(Dataset entries)
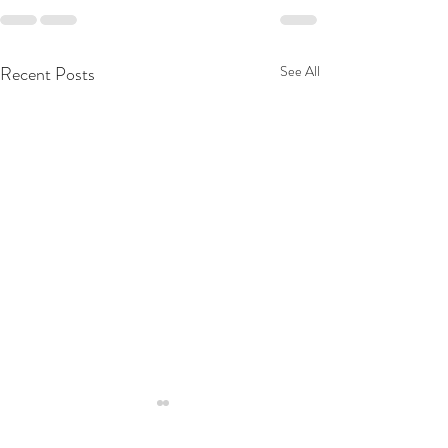
Recent Posts
See All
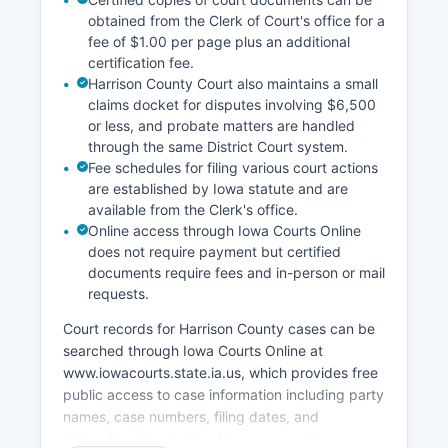
obtained from the Clerk of Court's office for a
fee of $1.00 per page plus an additional
certification fee.
Harrison County Court also maintains a small
claims docket for disputes involving $6,500
or less, and probate matters are handled
through the same District Court system.
Fee schedules for filing various court actions
are established by Iowa statute and are
available from the Clerk's office.
Online access through Iowa Courts Online
does not require payment but certified
documents require fees and in-person or mail
requests.
Court records for Harrison County cases can be
searched through Iowa Courts Online at
www.iowacourts.state.ia.us, which provides free
public access to case information including party
names, case numbers, filing dates, and
disposition information. However, certain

Exercise prompt
Word for word, repeat the lines from the one holding "Online access through Iowa Courts Online" through the last line of the entries, both included.

Exercise result
Online access through Iowa Courts Online
does not require payment but certified
documents require fees and in-person or mail
requests.
Court records for Harrison County cases can be
searched through Iowa Courts Online at
www.iowacourts.state.ia.us, which provides free
public access to case information including party
names, case numbers, filing dates, and
disposition information. However, certain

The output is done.